Wie wahrscheinlich sind diese Szenarien?

Einerseits ist klar, dass beide Angriffe einer Kriegserklärung gegen die Schweiz gleichkämen. Sie verstossen zudem gegen internationale Verträge, welche den Schutz der Zivilbevölkerung vorschreiben. Andererseits setzt sich die NATO permanent darüber hinweg, indem sie zum Beispiel Massenvernichtungswaffen wie Uran- oder Streumunition einsetzt - im Irak, auf dem Balkan, in Afghanistan. Und die USA scheuten sich nicht, Länder wegen frei erfundener Lügen in die Steinzeit zu bomben. Das nächste Opfer dürfte Iran sein, welches als bisher einziges entwickeltes Land seine Bodenschätze schonte. Vorne mit dabei jeweils einzelne EU/NATO-Mitglieder wie Grossbritannien, Frankreich oder Deutschland.
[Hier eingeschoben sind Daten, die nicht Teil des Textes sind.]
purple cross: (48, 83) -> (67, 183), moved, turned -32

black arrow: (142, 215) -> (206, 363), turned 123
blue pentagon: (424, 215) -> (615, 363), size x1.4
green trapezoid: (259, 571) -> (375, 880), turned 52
Ich gehe davon aus, dass die EU und die USA ihre Interessen vermehrt mit Gewalt durchsetzen werden. Deutschland hat dafür seit 1995 die offizielle Doktrin, seine Rohstoffversorgung auch mit militärischen Mitteln sicherzustellen (Horst Köhler wurde zurückgetreten, weil er dies öffentlich aussprach). Die neuen EU-Verträge sind von derselben Doktrin vergiftet.

Wie kann die Schweiz Angriffsflächen reduzieren?

  1. Wir sollten möglichst bald alle unsere Atomkraftwerke abschalten, um die Bedrohung durch eine (provozierte) Havarie zu beenden. Mühleberg und Beznau I könnten wir beispielsweise sofort vom Netz nehmen.
  2. Wir sollten die Steuerflucht bekämpfen und Hilfe zur Steuerflucht rigoros strafrechtlich verfolgen. In grösserem Ausmass kommt dies einem Landesverrat gleich, weil die Schweiz deswegen erpressbar wird.
  3. Wir sollten unsere Abhängigkeit vom Ausland zügig reduzieren, insbesondere auf dem zunehmend härter umkämpften Energiesektor. Dieses Thema wird in weiteren Beiträgen illustriert.
  4. Ferner sollten wir uns endlich dazu durchringen, die Welt nicht mehr mit Schweizer Waffen zu beglücken. Der sicherheitspolitische Bericht empfiehlt zwar die Verbreitung von Waffen aller Art zu vermindern (Abrüstung und Rüstungskontrolle, Seite 32). Allerdings soll die Schweizer Rüstungsindustrie weiter exportieren dürfen, da Armee und Sicherheitsbehörden ein zu kleiner Heimmarkt sei (Rüstungspolitik und Zusammenarbeit mit dem privaten Sektor, Seite 51).

Insgesamt müssen wir darauf bauen, dass wir als funktionierender Kleinstaat interessanter sind denn als abgehalftertes Wrack. Dabei sollten wir nie vergessen, uns konsequent von jeder Kriegstreiberei zu distanzieren.